A new study, published in the journal Science , shows the results of recent observations of tiny undersea amoebas called forams that have been consuming plant and animal life for billions of years. The studies have helped scientists piece together a history of the planet's climate.
The findings aren't looking too good.
The new report details Earth's climate swings across the entire Cenozoic era — the 66 million-year period that began with the death of the dinosaurs and extends to the present epoch of human-induced climate change. The results show how Earth transitioned through four distinct climate states — dubbed the Warmhouse, Hothouse, Coolhouse and Icehouse states — in response to changes in the planet's orbit, greenhouse gas levels and the extent of polar ice sheets.
"Now that we have succeeded in capturing the natural climate variability, we can see that the projected anthropogenic warming will be much greater than that," study co-author James Zachos, professor of Earth and planetary sciences at the University of California, Santa Cruz, said in a statement. "The Intergovernmental Panel on Climate Change (IPCC) projections for 2300 in the 'business-as-usual' scenario will potentially bring global temperature to a level the planet has not seen in 50 million years." (The IPCC is a United Nations group that assesses the science, risks and impacts of climate change on the planet.)

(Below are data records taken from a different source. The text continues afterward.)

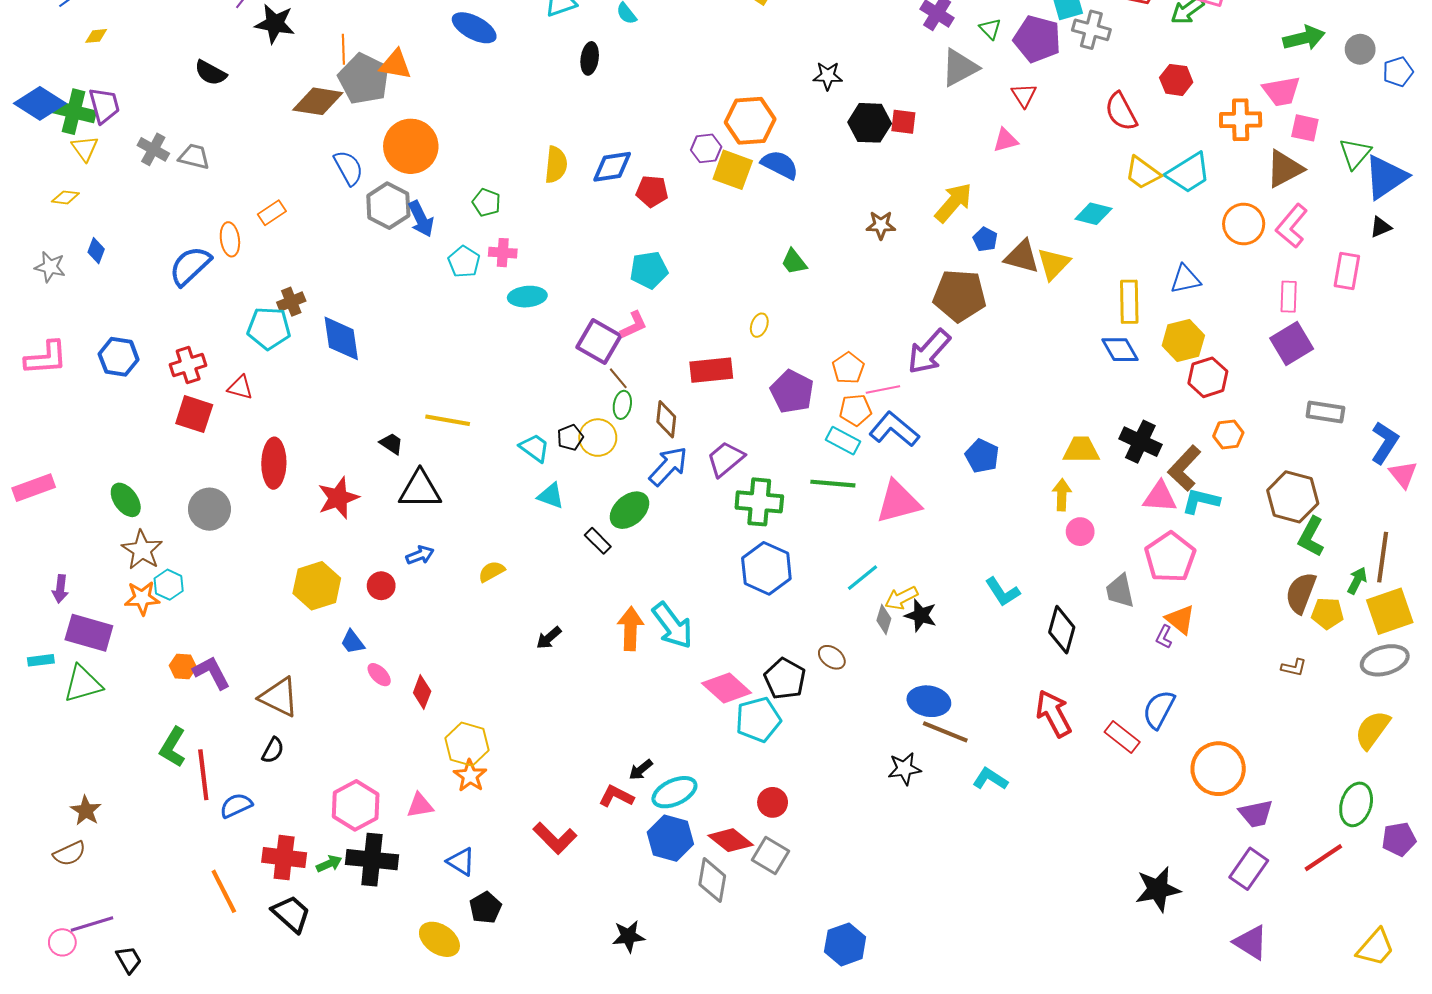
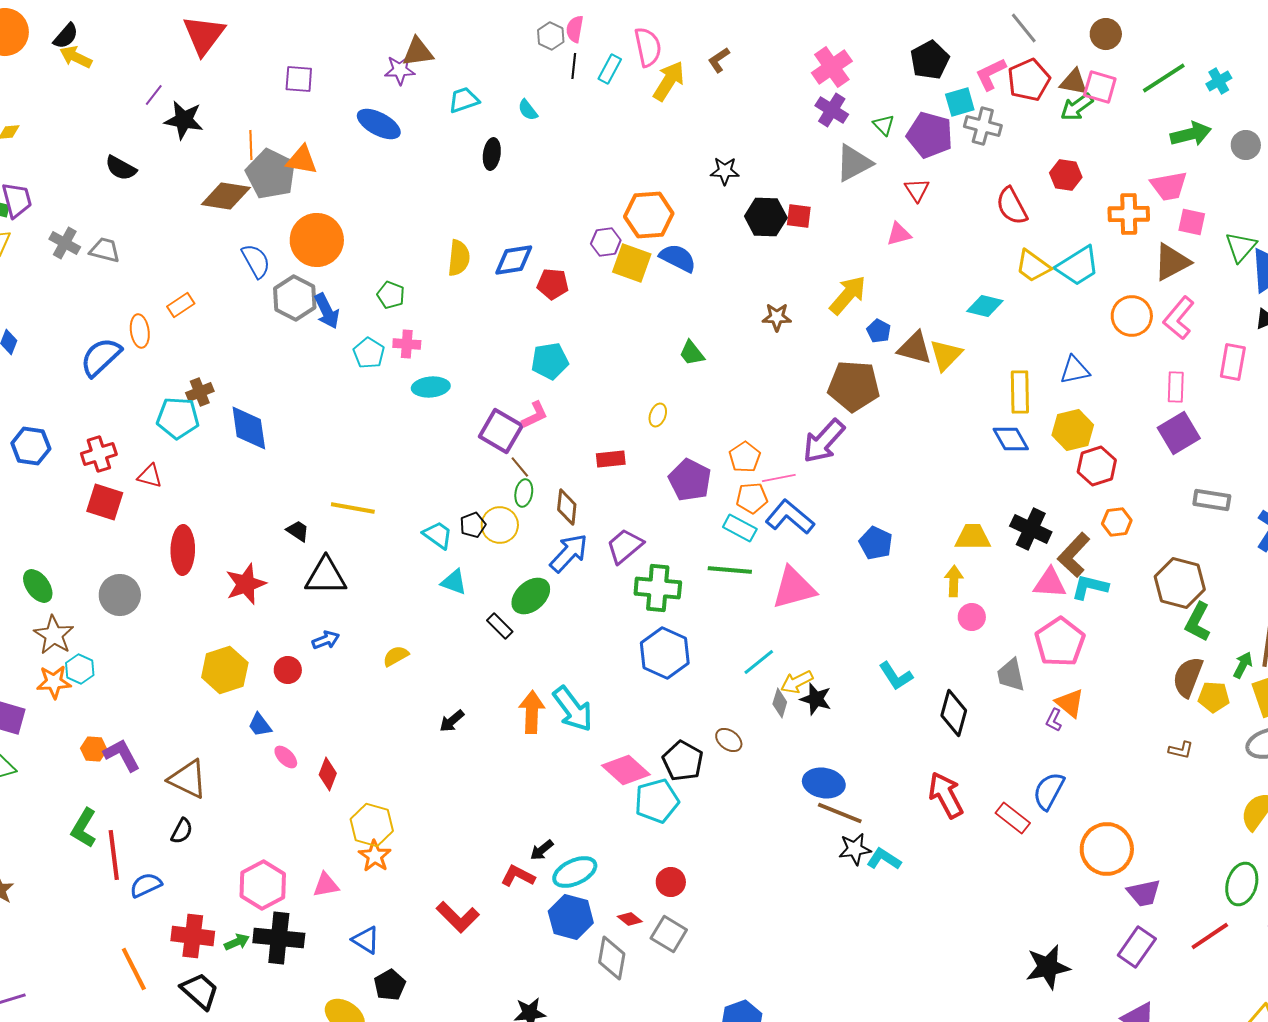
red rectangle: (711, 370) -> (611, 459), size x0.7
black star: (904, 769) -> (855, 849), moved
red diamond: (731, 840) -> (630, 919), size x0.6

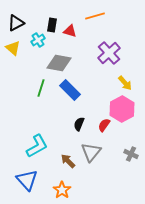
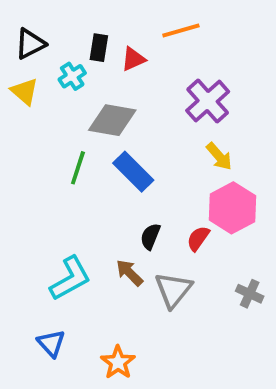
red triangle: (70, 31) -> (133, 59), turned -40
yellow arrow: (125, 83) -> (219, 156), moved
brown arrow: (68, 161) -> (129, 273), moved
blue triangle: (27, 180) -> (51, 343), size x0.7

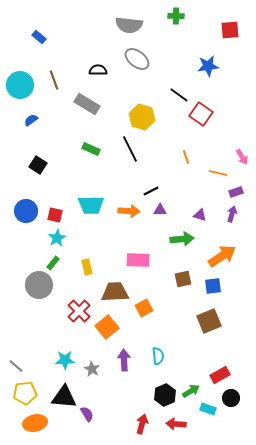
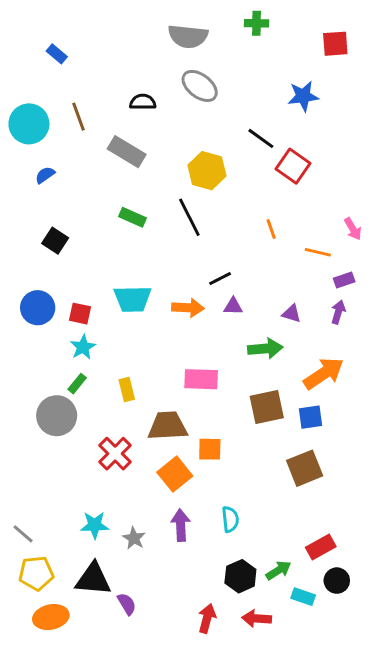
brown square: (183, 279) -> (267, 407), size x1.4
orange square: (144, 308) -> (210, 449), turned 30
orange square: (107, 327) -> (175, 474), moved

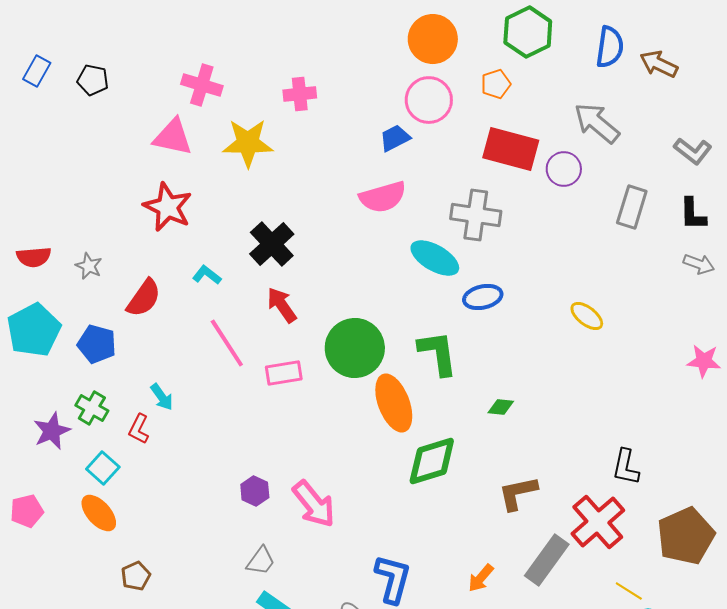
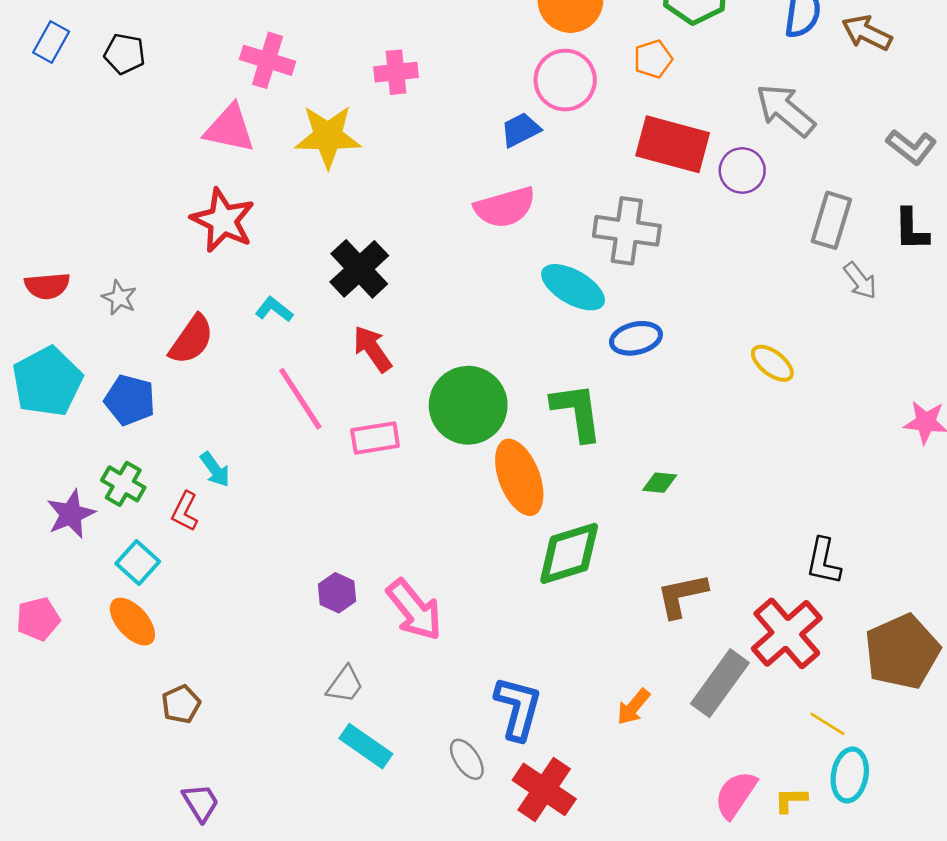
gray arrow: (699, 264) -> (860, 281), moved, turned 32

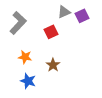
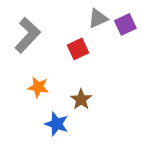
blue star: (28, 81) -> (57, 124), moved

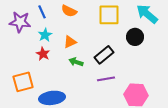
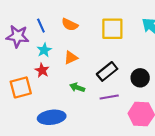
black circle: (135, 37) -> (140, 78), moved
green arrow: (76, 62) -> (77, 87), moved
orange square: (23, 82) -> (21, 87), moved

"We now know more accurately when it was warmer or colder on the planet and have a better understanding of the underlying dynamics and the processes that drive them," lead study author Thomas Westerhold, Director of the University of Bremen Center for Marine Environmental Sciences in Germany, said in the statement. "The time from 66 [million] to 34 million years ago, when the planet was significantly warmer than it is today, is of particular interest, as it represents a parallel in the past to what future anthropogenic change could lead to."